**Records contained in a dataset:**
****************

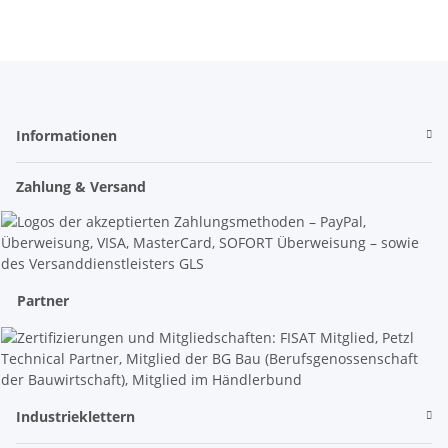
Informationen
Zahlung & Versand
Partner
Industrieklettern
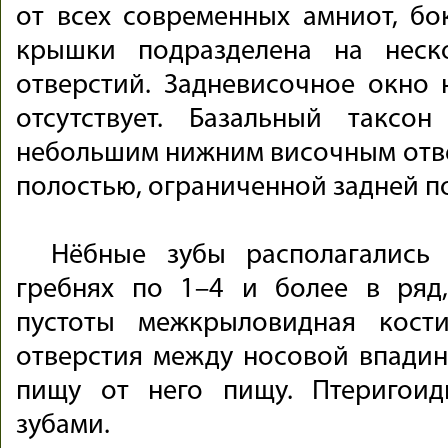
от всех современных амниот, бо
крышки подразделена на неск
отверстий. Задневисочное окно
отсутствует. Базальный таксо
небольшим нижним височным отв
полостью, ограниченной задней п
Нёбные зубы располагались
гребнях по 1–4 и более в ряд
пустоты межкрыловидная кост
отверстия между носовой впадино
пищу от него пищу. Птеригои
зубами.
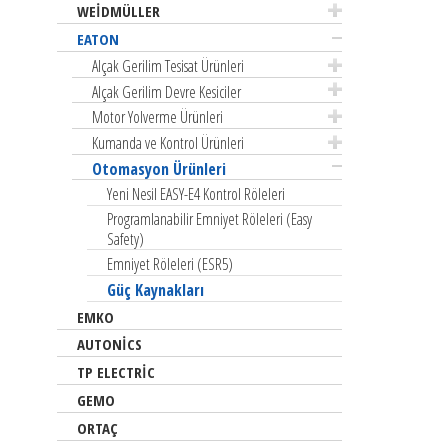
Motor Koruma Şalterleri ve Yardımcı
Kumanda Butonları ve Sinyal Lambaları
WEİDMÜLLER
PV Sistemler İçin Ürünler ve Çözümler
Alçak Gerilim Parafudrları
PSL Serisi Açık Tip Devre Kesiciler
Donanımları
(16mm Çaplı)
EATON
Kompakt Dağıtım Kutuları
PSL Serisi Açık Tip Devre Kesiciler
Çok Fonksiyonlu Motor Koruma ve Kontrol
Kumanda Butonları ve Sinyal Lambaları
Alçak Gerilim Tesisat Ürünleri
Acil Aydınlatma Armatürleri
IZMX Serisi Açık Tip Devre Kesiciler
Rölesi
(30mm Çaplı) – Düz Tasarım
Alçak Gerilim Devre Kesiciler
Enerji Analizörleri
Thin-Line Güç Kontaktörleri ve Termik
Harici Tip Kablolu Kumanda Butonları ve
Motor Yolverme Ürünleri
Röleleri
Sinyal Lambaları (22mm Çaplı)
Kumanda ve Kontrol Ürünleri
Işıklı Kolonlar
Otomasyon Ürünleri
Yeni Nesil EASY-E4 Kontrol Röleleri
Programlanabilir Emniyet Röleleri (Easy
Safety)
Emniyet Röleleri (ESR5)
Güç Kaynakları
EMKO
AUTONİCS
TP ELECTRİC
GEMO
ORTAÇ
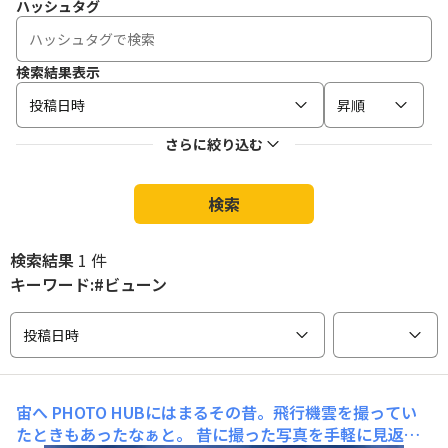
ハッシュタグ
検索結果表示
投稿日時
昇順
さらに絞り込む
検索
検索結果
1 件
キーワード:#ビューン
投稿日時
宙へ
PHOTO HUBにはまるその昔。飛行機雲を撮ってい
たときもあったなぁと。 昔に撮った写真を手軽に見返せ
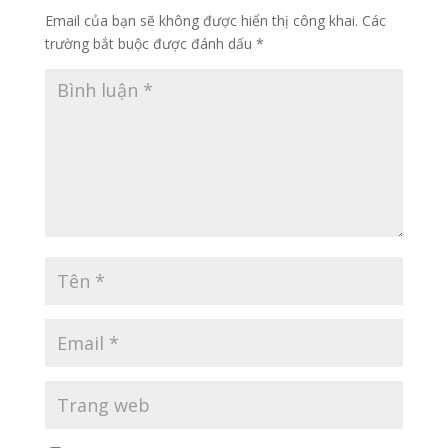
Email của bạn sẽ không được hiển thị công khai.
Các
trường bắt buộc được đánh dấu
*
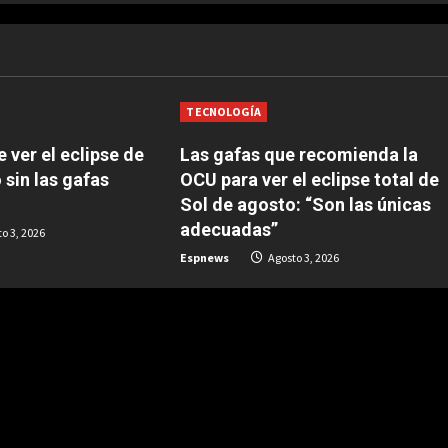
TECNOLOGÍA
 ver el eclipse de
Las gafas que recomienda la
 sin las gafas
OCU para ver el eclipse total de
Sol de agosto: “Son las únicas
adecuadas”
o 3, 2026
Espnews
Agosto 3, 2026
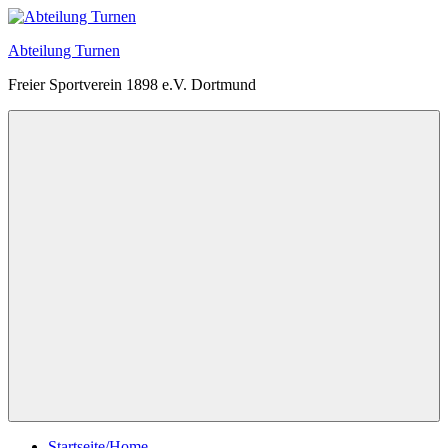
Zum
Inhalt
Abteilung Turnen
springen
Freier Sportverein 1898 e.V. Dortmund
Menü
Startseite/Home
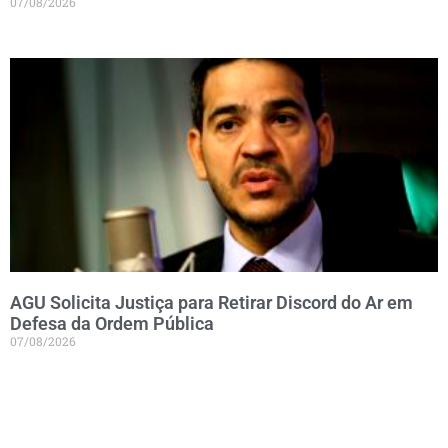
07/08/2026
AGU Solicita Justiça para Retirar Discord do Ar em
Defesa da Ordem Pública
07/08/2026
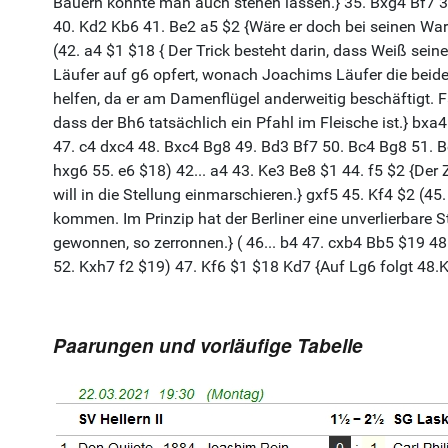
Paarungen und vorläufige Tabelle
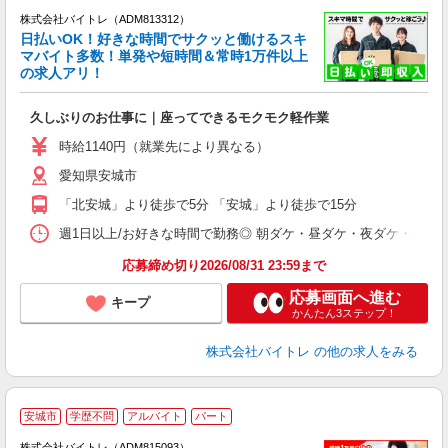
株式会社バイトレ（ADM813312）
く
日払いOK！好きな時間でサクッと働けるスキ
マバイト多数！単発や短時間＆常時1万件以上
☆
の求人アリ！
験
久しぶりのお仕事に｜座ってできるモクモク軽作業
即
活
時給1140円（就業先により異なる）
（
愛知県安城市
短
K
「北安城」より徒歩で5分 「安城」より徒歩で15分
日
髪
週1日以上/お好きな時間で勤務◎ 朝ダケ・昼ダケ・夜ダケ・夜勤など、 ご自
応募締め切り2026/08/31 23:59まで
応募画面へ進む
キープ
かんたん3ステップ！
株式会社バイトレ
の他の求人をみる
安城市
学歴不問
アルバイト
パート
株式会社バイトレ（ADM815093）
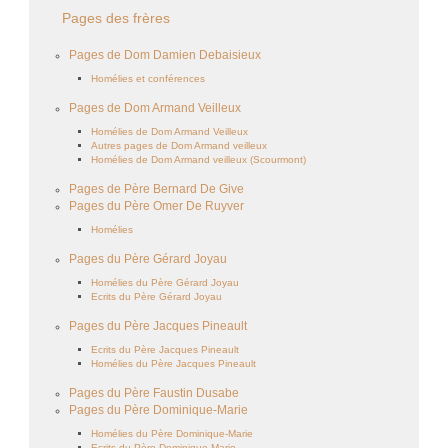
Pages des frères
Pages de Dom Damien Debaisieux
Homélies et conférences
Pages de Dom Armand Veilleux
Homélies de Dom Armand Veilleux
Autres pages de Dom Armand veilleux
Homélies de Dom Armand veilleux (Scourmont)
Pages de Père Bernard De Give
Pages du Père Omer De Ruyver
Homélies
Pages du Père Gérard Joyau
Homélies du Père Gérard Joyau
Ecrits du Père Gérard Joyau
Pages du Père Jacques Pineault
Ecrits du Père Jacques Pineault
Homélies du Père Jacques Pineault
Pages du Père Faustin Dusabe
Pages du Père Dominique-Marie
Homélies du Père Dominique-Marie
Ecrits du Père Dominique-Marie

****************

Pick every line of the data that includes the string "株式会社バイトレ".

**Task solution:**
株式会社バイトレ（ADM813312）
株式会社バイトレ
株式会社バイトレ（ADM815093）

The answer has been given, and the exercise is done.